#### HOW TO COMPLETE THIS TASK:
In the records that follow, show each line where the word "ارائه" is present.

Data extracted from a collection

★ ★ ★ ★ ★ ★ ★

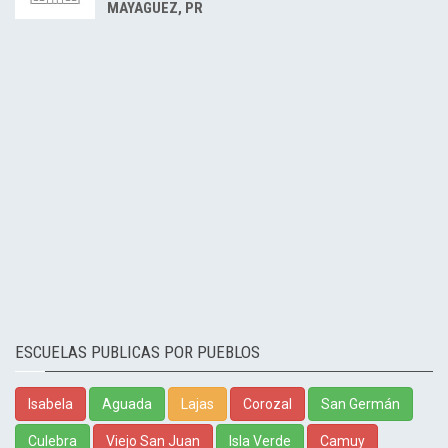
MAYAGUEZ, PR
ESCUELAS PUBLICAS POR PUEBLOS
Isabela
Aguada
Lajas
Corozal
San Germán
Culebra
Viejo San Juan
Isla Verde
Camuy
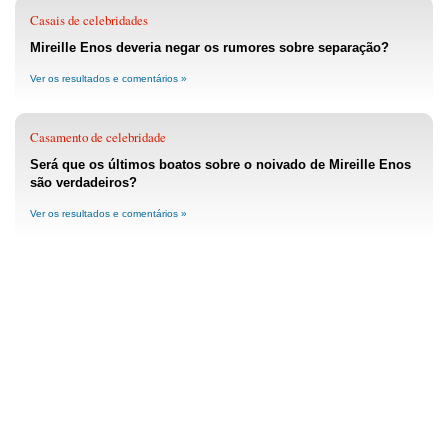
Casais de celebridades
Mireille Enos deveria negar os rumores sobre separação?
Ver os resultados e comentários »
Casamento de celebridade
Será que os últimos boatos sobre o noivado de Mireille Enos
são verdadeiros?
Ver os resultados e comentários »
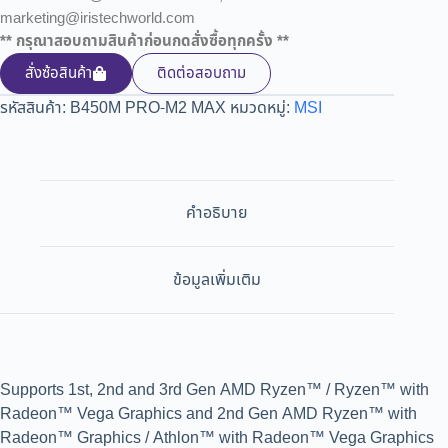
marketing@iristechworld.com
** กรุณาสอบถามสินค้าก่อนกดสั่งซื้อทุกครั้ง **
สั่งซ้อสินค้า
ติดต่อสอบถาม
รหัสสินค้า:
B450M PRO-M2 MAX
หมวดหมู่:
MSI
คำอธิบาย
ข้อมูลเพิ่มเติม
Supports 1st, 2nd and 3rd Gen AMD Ryzen™ / Ryzen™ with
Radeon™ Vega Graphics and 2nd Gen AMD Ryzen™ with
Radeon™ Graphics / Athlon™ with Radeon™ Vega Graphics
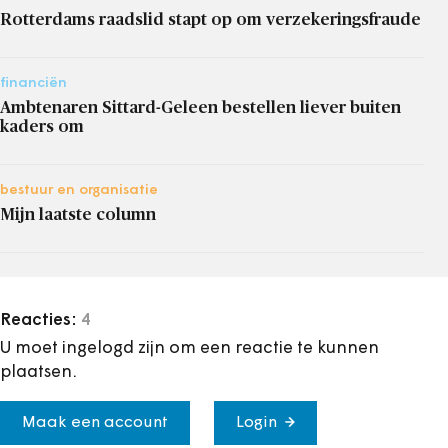
Rotterdams raadslid stapt op om verzekeringsfraude
financiën
Ambtenaren Sittard-Geleen bestellen liever buiten
kaders om
bestuur en organisatie
Mijn laatste column
Reacties:
4
U moet ingelogd zijn om een reactie te kunnen
plaatsen.
Maak een account
Login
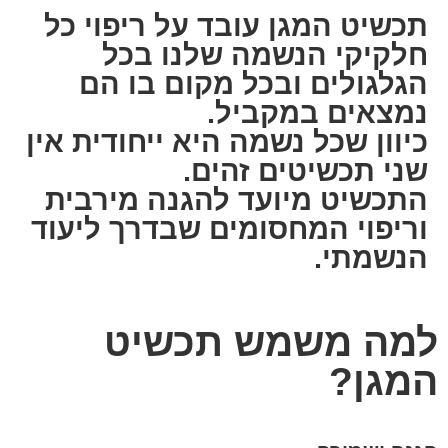
תכשיט המגן עובד על ריפוי כל
חלקיקי הנשמה שלנו בכל
הגלגולים ובכל מקום בו הם
נמצאים במקביל.
כיוון שכל נשמה היא ייחודית אין
שני תכשיטים זהים.
התכשיט מיועד להגנה מירבית
וריפוי המחסומים שבדרך ליעוד
הנשמתי.
למה משמש תכשיט
המגן?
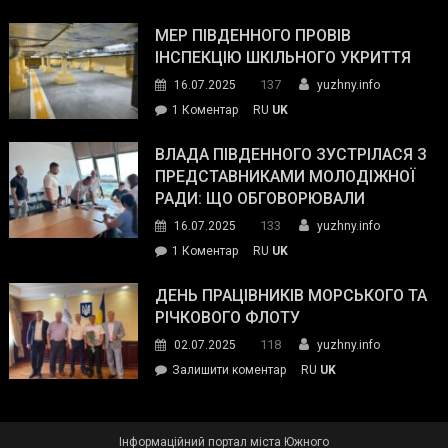
Інспектор
антикорупційних
ДСНС
МЕР ПІВДЕННОГО ПРОВІВ
органів:
власноруч
ІНСПЕКЦІЮ ШКІЛЬНОГО УКРИТТЯ
«Наш
ліквідував
спільний
137
16.07.2025
yuzhny.info
пожежу
ворог
до
1 Коментар
RU
UK
у
—
Мер
Південному
російські
Південного
ВЛАДА ПІВДЕННОГО ЗУСТРІЛАСЯ З
окупанти.
провів
ПРЕДСТАВНИКАМИ МОЛОДІЖНОЇ
Маємо
інспекцію
РАДИ: ЩО ОБГОВОРЮВАЛИ
діяти
шкільного
133
16.07.2025
yuzhny.info
як
укриття
команда
до
1 Коментар
RU
UK
України»
Влада
Південного
ДЕНЬ ПРАЦІВНИКІВ МОРСЬКОГО ТА
зустрілася
РІЧКОВОГО ФЛОТУ
з
118
02.07.2025
yuzhny.info
представниками
on
Залишити коментар
RU
UK
молодіжної
День
ради:
працівників
що
морського
обговорювали
Інформаційний портал міста Южного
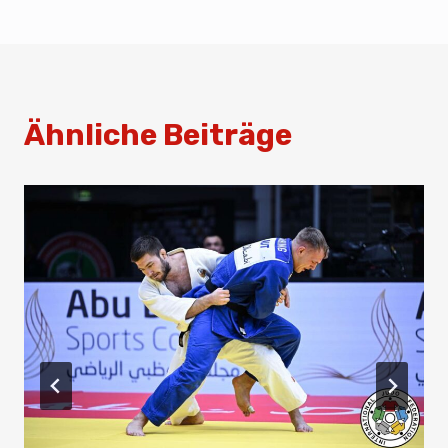
Ähnliche Beiträge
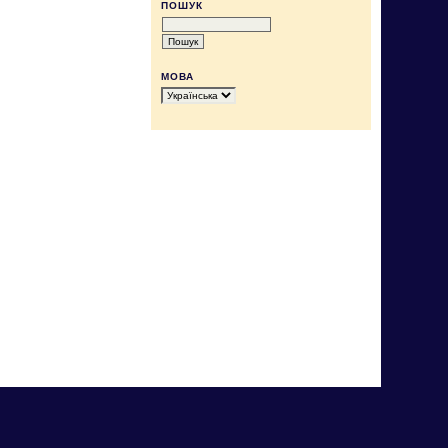
ПОШУК
МОВА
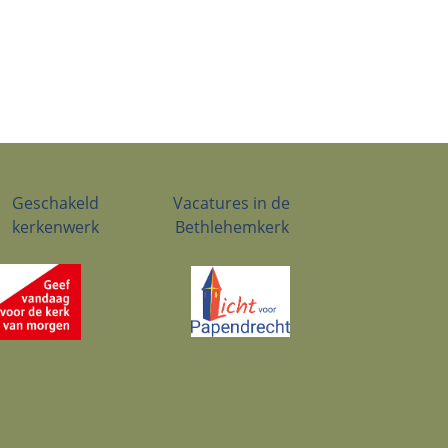
Geschakeld
Vacatures in de
kerkenwerk
Bethlehemkerk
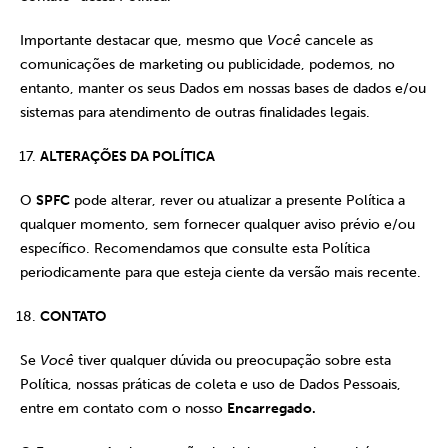
Importante destacar que, mesmo que
Você
cancele as
comunicações de marketing ou publicidade, podemos, no
entanto, manter os seus Dados em nossas bases de dados e/ou
sistemas para atendimento de outras finalidades legais.
ALTERAÇÕES DA POLÍTICA
O
SPFC
pode alterar, rever ou atualizar a presente Política a
qualquer momento, sem fornecer qualquer aviso prévio e/ou
específico. Recomendamos que consulte esta Política
periodicamente para que esteja ciente da versão mais recente.
CONTATO
Se
Você
tiver qualquer dúvida ou preocupação sobre esta
Política, nossas práticas de coleta e uso de Dados Pessoais,
entre em contato com o nosso
Encarregado.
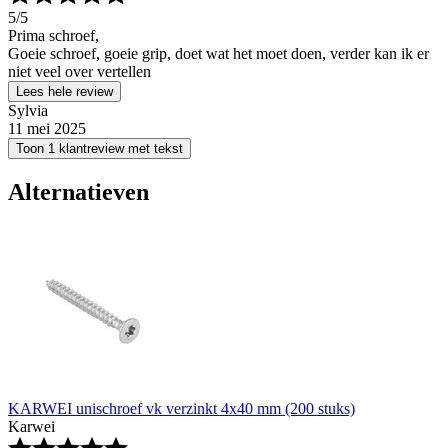
5
/5
Prima schroef,
Goeie schroef, goeie grip, doet wat het moet doen, verder kan ik er
niet veel over vertellen
Lees hele review
Sylvia
11 mei 2025
Toon 1 klantreview met tekst
Alternatieven
KARWEI unischroef vk verzinkt 4x40 mm (200 stuks)
Karwei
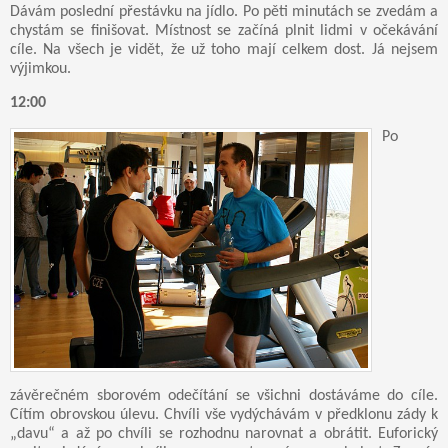
Dávám poslední přestávku na jídlo. Po pěti minutách se zvedám a
chystám se finišovat. Místnost se začíná plnit lidmi v očekávání
cíle. Na všech je vidět, že už toho mají celkem dost. Já nejsem
výjimkou.
12:00
Po
závěrečném sborovém odečítání se všichni dostáváme do cíle.
Cítím obrovskou úlevu. Chvíli vše vydýchávám v předklonu zády k
„davu“ a až po chvíli se rozhodnu narovnat a obrátit. Euforický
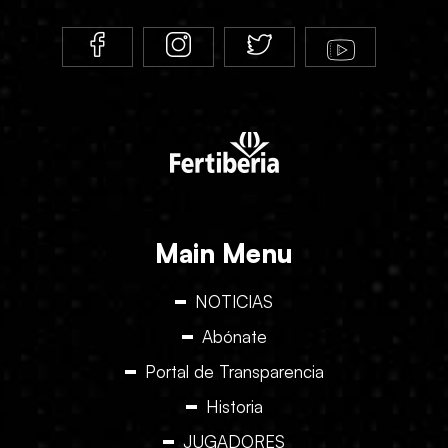
Main Menu
NOTICIAS
Abónate
Portal de Transparencia
Historia
JUGADORES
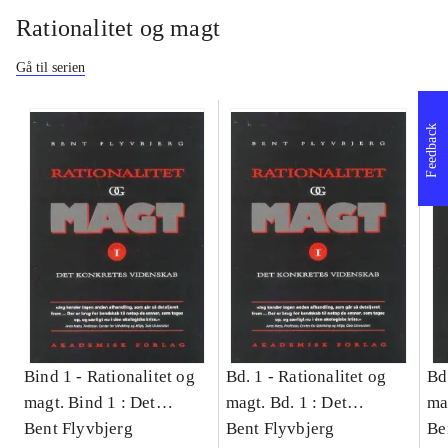
Rationalitet og magt
Gå til serien
Feedback
Bind 1 -
Rationalitet og
Bd. 1 -
Rationalitet og
Bd
magt. Bind 1 : Det
magt. Bd. 1 : Det
ma
konkretes videnskab
Bent Flyvbjerg
konkretes videnskab
Bent Flyvbjerg
ko
Be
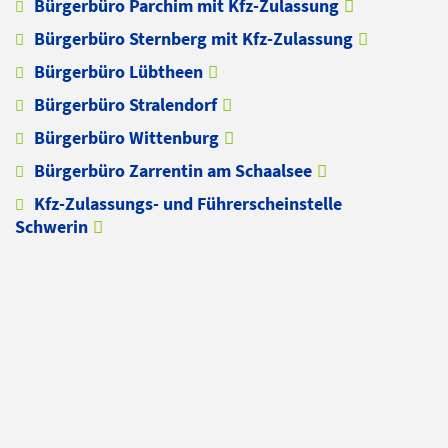
Bürgerbüro Parchim mit Kfz-Zulassung
Bürgerbüro Sternberg mit Kfz-Zulassung
Bürgerbüro Lübtheen
Bürgerbüro Stralendorf
Bürgerbüro Wittenburg
Bürgerbüro Zarrentin am Schaalsee
Kfz-Zulassungs- und Führerscheinstelle
Schwerin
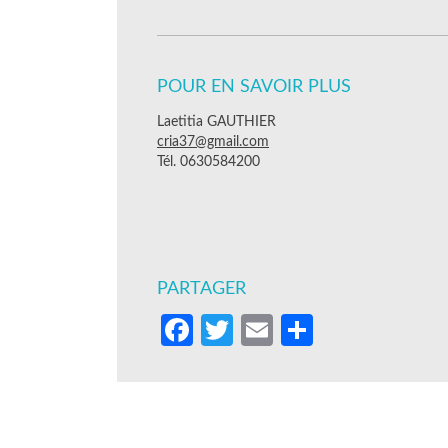
POUR EN SAVOIR PLUS
Laetitia GAUTHIER
cria37@gmail.com
Tél. 0630584200
PARTAGER
Facebook
Twitter
Email
Partager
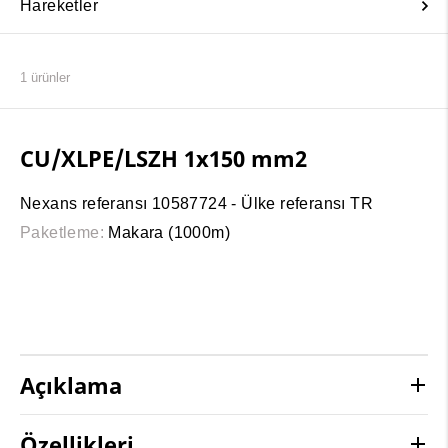
Hareketler
1
ürünler
CU/XLPE/LSZH 1x150 mm2
Nexans referansı 10587724 - Ülke referansı TR
Paketleme:
Makara (1000m)
Açıklama
Özellikleri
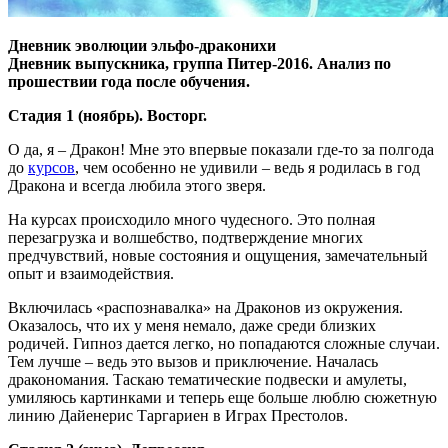
Дневник эволюции эльфо-драконихи
Дневник выпускника, группа Питер-2016. Анализ по
прошествии года после обучения.
Стадия 1 (ноябрь). Восторг.
О да, я – Дракон! Мне это впервые показали где-то за полгода
до
курсов
, чем особенно не удивили – ведь я родилась в год
Дракона и всегда любила этого зверя.
На курсах происходило много чудесного. Это полная
перезагрузка и волшебство, подтверждение многих
предчувствий, новые состояния и ощущения, замечательный
опыт и взаимодействия.
Включилась «распознавалка» на Драконов из окружения.
Оказалось, что их у меня немало, даже среди близких
родичей. Гипноз дается легко, но попадаются сложные случаи.
Тем лучше – ведь это вызов и приключение. Началась
дракономания. Таскаю тематические подвески и амулеты,
умиляюсь картинками и теперь еще больше люблю сюжетную
линию Дайенерис Таргариен в Играх Престолов.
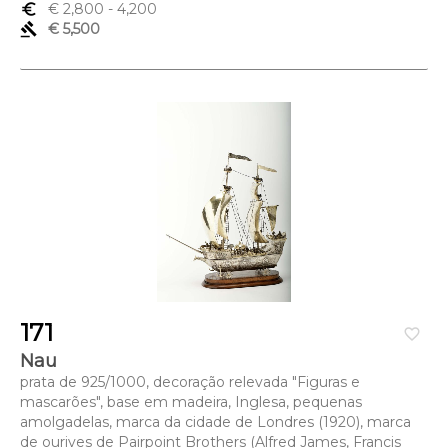
euro_symbol
€ 2,800
- 4,200
de LEITÃO & IRMÃO
gavel
€ 5,500
Dimensões (altura x comprimento x largura) - 61 cm; Peso
- 3.268 g.
171
favorite_border
Nau
prata de 925/1000, decoração relevada "Figuras e
mascarões", base em madeira, Inglesa, pequenas
amolgadelas, marca da cidade de Londres (1920), marca
de ourives de Pairpoint Brothers (Alfred James, Francis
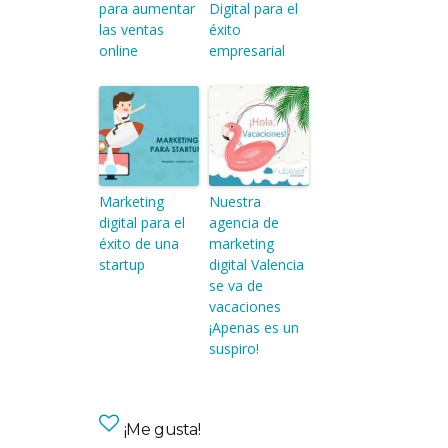
para aumentar
Digital para el
las ventas
éxito
online
empresarial
Marketing
Nuestra
digital para el
agencia de
éxito de una
marketing
startup
digital Valencia
se va de
vacaciones
¡Apenas es un
suspiro!
¡Me gusta!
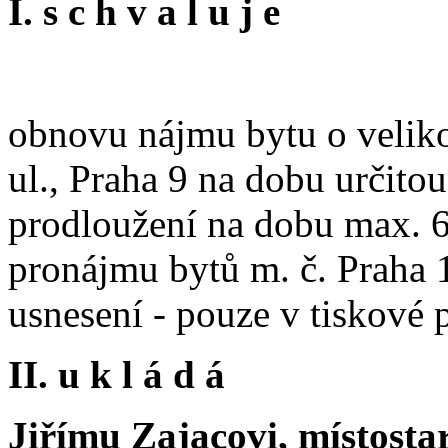
I. s c h v a l u j e
obnovu nájmu bytu o veliko
ul., Praha 9 na dobu určito
prodloužení na dobu max. 6
pronájmu bytů m. č. Praha 1
usnesení - pouze v tiskové
II. u k l á d á
Jiřímu Zajacovi, místosta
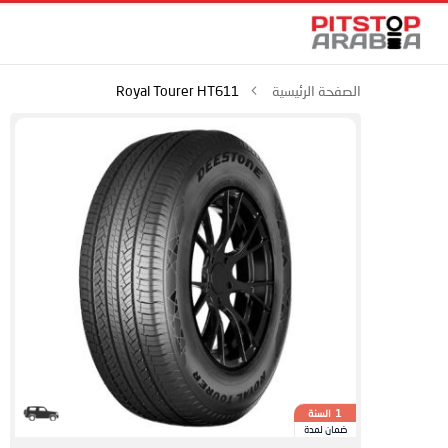
الصفحة الرئيسية
Royal Tourer HT611
السنة
1
ضمان لمدة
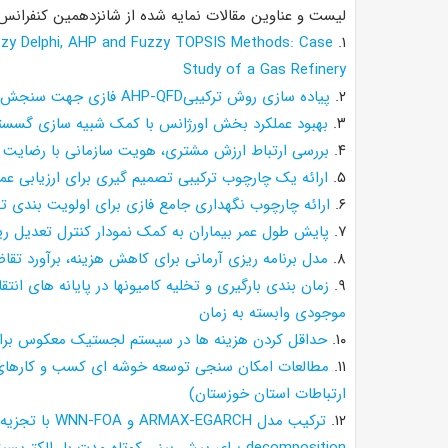
لیست و عناوین مقالات نمایه شده از شانزدهمین کنفرانس
uzzy Delphi, AHP and Fuzzy TOPSIS Methods: Case
۱.
Study of a Gas Refinery
۲.
پیاده سازی روش ترکیبیAHP-QFD فازی جهت سنجش اولویت مشتریان در فروشگاه های زنجیره ای
۳.
بهبود عملکرد بخش اورژانس با کمک شبیه سازی گسسته
۴.
بررسی ارتباط ارزش مشتری، هویت سازمانی با رضایت و
۵.
ارائه یک چارچوب ترکیبی تصمیم گیری برای ارزیابی عمل
۶.
ارائه چارچوب نگهداری جامع فازی برای اولویت بندی ت
۷.
پایش طول عمر بیماران به کمک نمودار کنترل تعدیل
۸.
مدل برنامه ریزی آرمانی برای کاهش هزینه، برآورد تق
۹.
زمان بندی بارگیری و تخلیه کامیونها در پایانه های ان
موجودی وابسته به زمان
۱۰.
حداقل کردن هزینه ها در سیستم لجستیک معکوس برای
۱۱.
مطالعات امکان سنجی توسعه خوشه ای کسب و کارهای 
ارتباطات استان خوزستان)
۱۲.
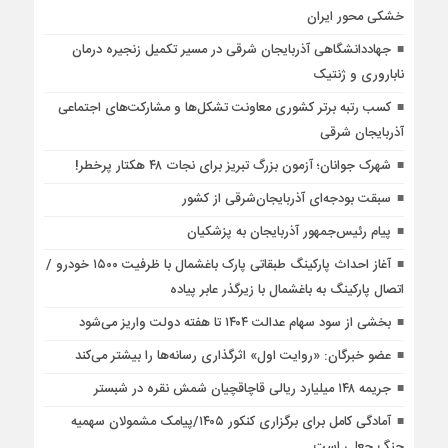
خشکی محور ایران
جهاددانشگاهی آذربایجان شرقی در مسیر تکمیل زنجیره درمان
ناباروری و ژنتیک
کسب رتبه برتر کشوری معاونت تشکل‌ها و مشارکت‌های اجتماعی
آذربایجان شرقی
شهرک جوانان؛ آزمون بزرگ تبریز برای نجات ۴۸ هکتار پرخطر!
سبقت بودجه‌ای آذربایجان‌شرقی از کشور
پیام رئیس‌جمهور آذربایجان به پزشکیان
آغاز احداث پارکینگ طبقاتی پارک باغشمال با ظرفیت ۱۵۰۰ خودرو /
اتصال پارکینگ به باغشمال با زیرگذر عابر پیاده
بخشی از سود سهام عدالت ۱۴۰۴ تا هفته دولت واریز می‌شود
عضو خبرگان: «روایت اول» اثرگذاری رسانه‌ها را بیشتر می‌کند
جریمه ۱۴۸ میلیارد ریالی قاچاقچیان شمش نقره در شبستر
آمادگی کامل برای برگزاری کنکور ۱۴۰۵/پیامک مشمولان سهمیه
جنگ جعلی است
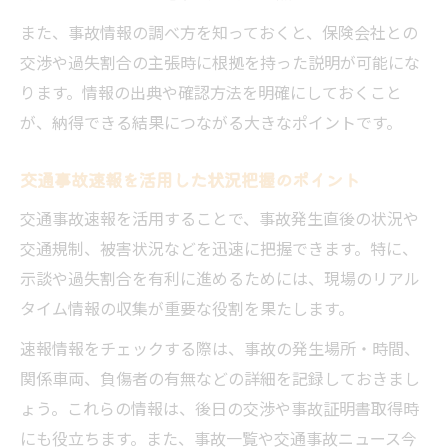
また、事故情報の調べ方を知っておくと、保険会社との
交渉や過失割合の主張時に根拠を持った説明が可能にな
ります。情報の出典や確認方法を明確にしておくこと
が、納得できる結果につながる大きなポイントです。
交通事故速報を活用した状況把握のポイント
交通事故速報を活用することで、事故発生直後の状況や
交通規制、被害状況などを迅速に把握できます。特に、
示談や過失割合を有利に進めるためには、現場のリアル
タイム情報の収集が重要な役割を果たします。
速報情報をチェックする際は、事故の発生場所・時間、
関係車両、負傷者の有無などの詳細を記録しておきまし
ょう。これらの情報は、後日の交渉や事故証明書取得時
にも役立ちます。また、事故一覧や交通事故ニュース今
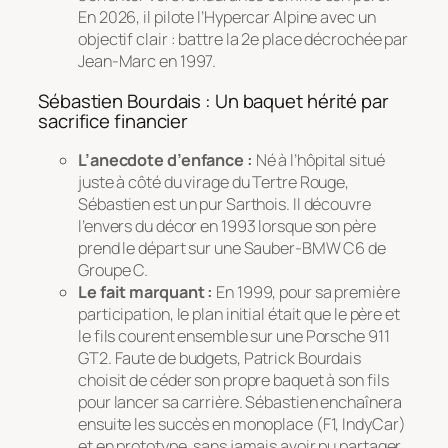
En 2026, il pilote l’Hypercar Alpine avec un
objectif clair : battre la 2e place décrochée par
Jean-Marc en 1997.
Sébastien Bourdais : Un baquet hérité par
sacrifice financier
L’anecdote d’enfance :
Né à l’hôpital situé
juste à côté du virage du Tertre Rouge,
Sébastien est un pur Sarthois. Il découvre
l’envers du décor en 1993 lorsque son père
prend le départ sur une Sauber-BMW C6 de
Groupe C.
Le fait marquant :
En 1999, pour sa première
participation, le plan initial était que le père et
le fils courent ensemble sur une Porsche 911
GT2. Faute de budgets, Patrick Bourdais
choisit de céder son propre baquet à son fils
pour lancer sa carrière. Sébastien enchaînera
ensuite les succès en monoplace (F1, IndyCar)
et en prototype, sans jamais avoir pu partager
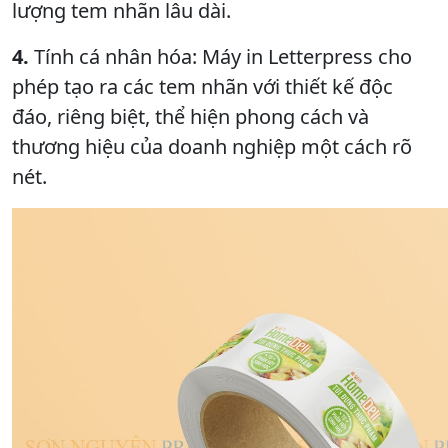
lượng tem nhãn lâu dài.
4.
Tính cá nhân hóa: Máy in Letterpress cho
phép tạo ra các tem nhãn với thiết kế độc
đáo, riêng biệt, thể hiện phong cách và
thương hiệu của doanh nghiệp một cách rõ
nét.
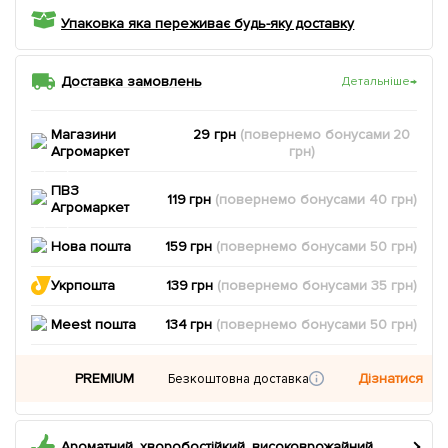
Упаковка яка переживає будь-яку доставку
Доставка замовлень
Детальніше
→
Магазини
29 грн
(повернемо
бонусами
20
Агромаркет
грн)
ПВЗ
119 грн
(повернемо
бонусами
40
грн)
Агромаркет
Нова пошта
159 грн
(повернемо
бонусами
50
грн)
Укрпошта
139 грн
(повернемо
бонусами
35
грн)
Meest пошта
134 грн
(повернемо
бонусами
50
грн)
PREMIUM
Дізнатися
Безкоштовна доставка
Ароматний, хворобостійкий, високоврожайний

★ ★ ★ ★ ★ ★ ★

#### EXERCISE RESPONSE:
ارائه یک چارچوب ترکیبی تصمیم گیری برای ارزیابی عمل
ارائه چارچوب نگهداری جامع فازی برای اولویت بندی ت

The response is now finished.